# Reading > Forum Book Club >  July Book Voting

## Admin

Please vote for the July book here.

----------


## Admin

Only 10 options, so some of your nominations didn't get on the poll, sorry. (I give obvious preference to books on this site as that way no one has to go out and buy one or go to the library or whatever).

----------


## ravana

I voted for "Ali and Nino" 
Maybe you'll wish to read it, too after looking through this link. 
http://www.tbilisipastimes.com/ali.html

----------


## emily655321

Ohh...I feel obliged to vote for my nom, but I don't want to be a Nader voter. I also don't want to vote for something if a lot of other people have already read it (thinking "Cuckoo's Nest," "1984").
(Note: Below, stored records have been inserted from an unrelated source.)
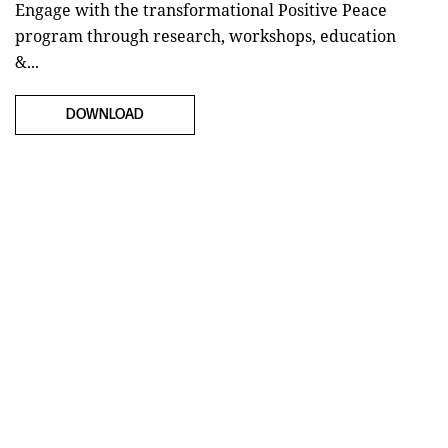
Engage with the transformational Positive Peace
program through research, workshops, education
&...
DOWNLOAD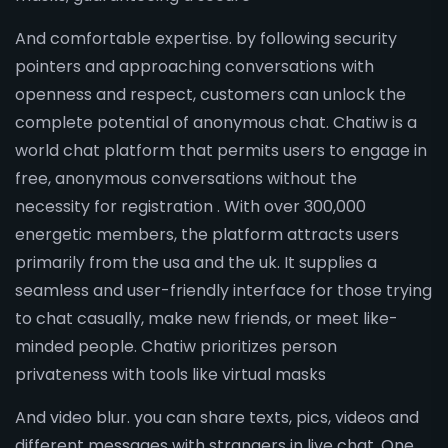
And comfortable expertise. by following security
pointers and approaching conversations with
openness and respect, customers can unlock the
complete potential of anonymous chat. Chatiw is a
world chat platform that permits users to engage in
free, anonymous conversations without the
necessity for registration . With over 300,000
energetic members, the platform attracts users
primarily from the usa and the uk. It supplies a
seamless and user-friendly interface for those trying
to chat casually, make new friends, or meet like-
minded people. Chatiw prioritizes person
privateness with tools like virtual masks
And video blur. you can share texts, pics, videos and
different messages with strangers in live chat. One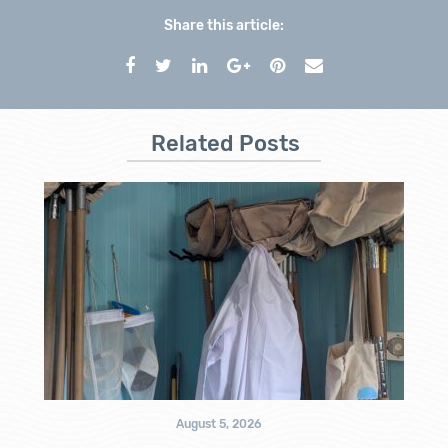
Share this article:
Related Posts
August 5, 2026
Feels selfish, but I'm gonna hold off for a couple more days, till I see what direction the results start going in.

----------


## emily655321

Nah, I couldn't do it.  :Biggrin:  I voted "1984." It just seems appropriate considering how many times a week I am speechless but for, "This is just.....Orwellian." Besides, soilent green *is* people.  :Wink:

----------


## Kiwi Shelf

Man, I was really wishing for a more modern book this time around...

----------


## verybaddmom

please, the Black tulip one, i havent had a chance to read any of his stuff yet....c'mon Dumas.....vote with me, here folks!

----------


## subterranean

1984

1984

----------


## odin2

I voted for H.G. Wells,dont know why no one else did....

----------


## Sancho

Razor's Edge. Mostly because I'm half way through it now.

----------


## fayefaye

The translation I got of THe Black Tulip's a piece of....... well. So go DON QUIXOTE!!

----------


## nothingman87

Chalk a vote up for Ken Kesey!

----------


## Kiwi Shelf

So I guess it is the "Black Tulip"
What's that book about anyways?

----------


## verybaddmom

Kiwi, that book is available on this sight, and there is a brief synopsis of the story available on there as well. 
i assume that since the polls are closed that the Black Tulip is the winner (which makes me happy) but i am still waiting for the official announcement from almighty Admin before i go out and actually buy the book 
(grrr....i dont have an official address here yet, so i cant get a library card, and i cant read it online; the chair at my desk right now is brutally uncomfortable).

----------


## Kiwi Shelf

Oh, good point. I will look into reading the synopsis. I am doubting that I am going to be able to find the book at a store around here, though, and I hate reading books online... hmmm...

----------


## emily655321

I know, I haven't been able to read a whole book online. I've given up on that one. If there's even a long web page to read, I usually print it out. I'll see if Tulip's at the library. Might as well actually participate in the club this month.  :Rolleyes:  It's my last chance for a while.  :Frown:  Looks like I'll be rather absent from the forum once I get to college, never having gotten a job and hence, no laptop -- being relegated to the computer lab at school.  :Bawling:

----------


## Admin

Black Tulip wins.

----------